東芝テック,レジ,複合機東芝テックの2大製品であるPOSレジ(左)と複合機。これらにシナジーがないことが長年の課題だ 写真提供:東芝テック

コロナ禍で、東芝に唯一残る上場子会社、東芝テックに、分割と事業売却を求める圧力が高まっている。在宅勤務によるペーパーレス化により、プリンターやFAXなどの機能を持つ複合機の売上高が激減しているためだ。複合機の事業をどう整理するかは、東芝本体の成長戦略にも大きな影響を及ぼしそうだ。(ダイヤモンド編集部 千本木啓文)

在宅勤務のペーパーレス化で
売り上げ4割減! リストラ前倒し

 モノ言う株主が創業者らを社外取締役として送り込もうと株主提案を行ったことで東芝の株主総会は大揺れとなった。結果的に提案は否決され東芝経営陣は何とか難所を切り抜けることができた。
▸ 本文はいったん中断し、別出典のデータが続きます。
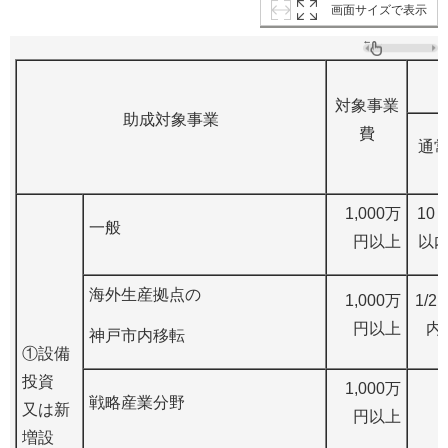
画面サイズで表示
対象事業
助成対象事業
費
通
1,000万
10
一般
円以上
以
海外生産拠点の
1,000万
1/2
円以上
内
神戸市内移転
①設備
投資
1,000万
戦略産業分野
又は新
円以上
増設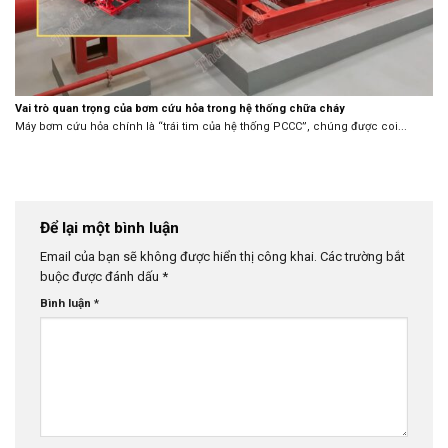
Vai trò quan trọng của bơm cứu hỏa trong hệ thống chữa cháy
Máy bơm cứu hỏa chính là “trái tim của hệ thống PCCC”, chúng được coi...
Để lại một bình luận
Email của bạn sẽ không được hiển thị công khai.
Các trường bắt
buộc được đánh dấu
*
Bình luận
*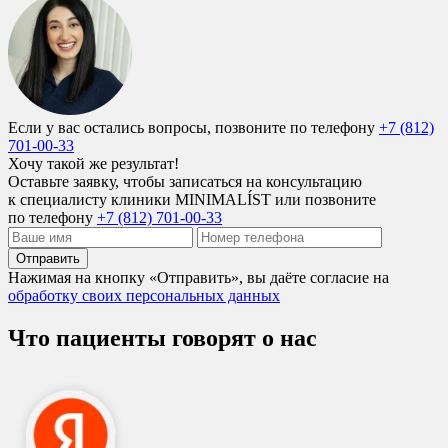
Если у вас остались вопросы, позвоните по телефону
+7 (812)
701-00-33
Хочу такой же результат!
Оставьте заявку, чтобы записаться на консультацию
к специалисту клиники MINIMALÍST или позвоните
по телефону
+7 (812) 701-00-33
Отправить
Нажимая на кнопку «Отправить», вы даёте согласие на
обработку своих персональных данных
Что пациенты говорят о нас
だが、一難去ってまた一難である。足元で、上場子会社の問題が再燃しているのだ。

 東芝は2019年11月、発電所などを建設する東芝プラントシステムなど上場子会社3社を完全子会社化し、「親子上場」を解消することを決めた。親子上場は、親会社と子会社の少数株主との間で利益相反の恐れがあるため解消が求められているからだ。

 そうした中、東芝に唯一残る上場子会社が東芝テックだった。東芝テックの完全子会社化について判断が保留になったのは、東芝本体とシナジーがなく、かつ市場が縮小するとみられる複合機を扱うプリンティング事業を抱えているためだった。